Exercise details:
Work out the number of lines in the listing that include the string "divider". Reply with that number alone.

Supplied records:
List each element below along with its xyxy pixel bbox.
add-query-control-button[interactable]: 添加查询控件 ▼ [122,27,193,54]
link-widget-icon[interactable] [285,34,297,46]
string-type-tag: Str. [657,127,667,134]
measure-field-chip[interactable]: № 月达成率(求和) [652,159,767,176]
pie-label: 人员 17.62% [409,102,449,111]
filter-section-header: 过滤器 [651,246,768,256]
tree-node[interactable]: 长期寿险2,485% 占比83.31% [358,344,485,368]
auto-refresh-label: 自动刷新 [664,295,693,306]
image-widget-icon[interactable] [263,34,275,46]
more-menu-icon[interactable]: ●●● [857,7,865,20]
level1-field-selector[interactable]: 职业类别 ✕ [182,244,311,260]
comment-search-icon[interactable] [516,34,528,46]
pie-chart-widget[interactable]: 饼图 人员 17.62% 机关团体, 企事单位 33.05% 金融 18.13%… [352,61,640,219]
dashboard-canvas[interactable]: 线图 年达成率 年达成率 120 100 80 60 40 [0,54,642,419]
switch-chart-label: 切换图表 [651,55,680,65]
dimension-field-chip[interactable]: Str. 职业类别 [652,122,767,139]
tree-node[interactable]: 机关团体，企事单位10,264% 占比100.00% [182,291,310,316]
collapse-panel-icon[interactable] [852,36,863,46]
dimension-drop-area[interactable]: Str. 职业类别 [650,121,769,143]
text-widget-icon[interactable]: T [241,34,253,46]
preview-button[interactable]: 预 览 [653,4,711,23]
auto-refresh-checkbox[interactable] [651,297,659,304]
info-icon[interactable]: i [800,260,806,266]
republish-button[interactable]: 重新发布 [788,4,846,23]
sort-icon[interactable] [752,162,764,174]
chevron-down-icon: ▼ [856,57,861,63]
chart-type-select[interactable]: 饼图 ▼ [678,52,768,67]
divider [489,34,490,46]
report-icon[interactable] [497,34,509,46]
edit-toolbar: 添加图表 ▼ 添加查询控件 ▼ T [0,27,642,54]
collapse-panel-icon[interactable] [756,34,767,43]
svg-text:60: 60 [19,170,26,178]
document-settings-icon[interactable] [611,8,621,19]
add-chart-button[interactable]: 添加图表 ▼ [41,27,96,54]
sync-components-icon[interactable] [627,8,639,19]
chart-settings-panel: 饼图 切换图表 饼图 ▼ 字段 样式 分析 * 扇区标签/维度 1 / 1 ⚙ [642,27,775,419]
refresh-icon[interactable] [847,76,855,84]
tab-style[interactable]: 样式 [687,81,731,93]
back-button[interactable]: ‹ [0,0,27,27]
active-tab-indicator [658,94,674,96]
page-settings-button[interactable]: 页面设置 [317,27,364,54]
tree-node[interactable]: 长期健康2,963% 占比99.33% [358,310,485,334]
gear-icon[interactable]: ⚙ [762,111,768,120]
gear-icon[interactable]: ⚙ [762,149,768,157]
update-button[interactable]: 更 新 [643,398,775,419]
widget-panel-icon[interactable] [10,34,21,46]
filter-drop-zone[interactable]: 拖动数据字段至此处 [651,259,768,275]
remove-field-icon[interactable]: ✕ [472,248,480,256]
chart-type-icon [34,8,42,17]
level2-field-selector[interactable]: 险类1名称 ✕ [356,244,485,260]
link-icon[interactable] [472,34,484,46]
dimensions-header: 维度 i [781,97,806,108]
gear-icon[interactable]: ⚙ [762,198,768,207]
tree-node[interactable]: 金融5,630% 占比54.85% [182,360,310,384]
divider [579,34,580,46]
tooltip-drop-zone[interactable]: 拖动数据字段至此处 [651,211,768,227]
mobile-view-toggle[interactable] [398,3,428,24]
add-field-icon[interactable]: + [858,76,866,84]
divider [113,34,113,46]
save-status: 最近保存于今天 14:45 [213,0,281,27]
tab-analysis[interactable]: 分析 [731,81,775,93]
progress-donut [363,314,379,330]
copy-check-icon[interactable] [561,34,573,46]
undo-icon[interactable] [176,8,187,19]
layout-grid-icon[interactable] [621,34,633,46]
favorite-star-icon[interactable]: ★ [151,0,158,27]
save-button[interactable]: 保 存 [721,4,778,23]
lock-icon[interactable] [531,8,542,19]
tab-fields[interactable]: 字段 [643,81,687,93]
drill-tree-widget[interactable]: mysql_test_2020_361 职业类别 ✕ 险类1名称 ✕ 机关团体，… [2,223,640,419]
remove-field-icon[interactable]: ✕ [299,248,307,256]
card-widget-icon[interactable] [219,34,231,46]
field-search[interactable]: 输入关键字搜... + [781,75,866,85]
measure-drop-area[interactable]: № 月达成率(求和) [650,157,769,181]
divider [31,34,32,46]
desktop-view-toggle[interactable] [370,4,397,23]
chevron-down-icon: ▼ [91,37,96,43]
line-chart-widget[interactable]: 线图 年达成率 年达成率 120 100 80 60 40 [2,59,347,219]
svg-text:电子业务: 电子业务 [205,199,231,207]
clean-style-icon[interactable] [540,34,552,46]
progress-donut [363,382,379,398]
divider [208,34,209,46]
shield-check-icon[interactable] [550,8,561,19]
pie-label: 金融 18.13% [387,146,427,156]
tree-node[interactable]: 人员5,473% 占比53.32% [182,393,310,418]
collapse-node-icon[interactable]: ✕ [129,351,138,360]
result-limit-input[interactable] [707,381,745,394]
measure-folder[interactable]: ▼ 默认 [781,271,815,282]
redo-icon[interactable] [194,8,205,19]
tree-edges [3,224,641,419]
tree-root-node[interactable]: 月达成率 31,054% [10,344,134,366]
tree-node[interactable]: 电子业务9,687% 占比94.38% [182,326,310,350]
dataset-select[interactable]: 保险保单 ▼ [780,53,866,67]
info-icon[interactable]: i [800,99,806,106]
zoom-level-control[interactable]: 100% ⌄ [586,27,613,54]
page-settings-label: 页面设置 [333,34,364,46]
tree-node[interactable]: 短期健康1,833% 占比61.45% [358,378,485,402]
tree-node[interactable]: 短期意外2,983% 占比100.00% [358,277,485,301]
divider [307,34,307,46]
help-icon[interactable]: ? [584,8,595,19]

Result of the task:
6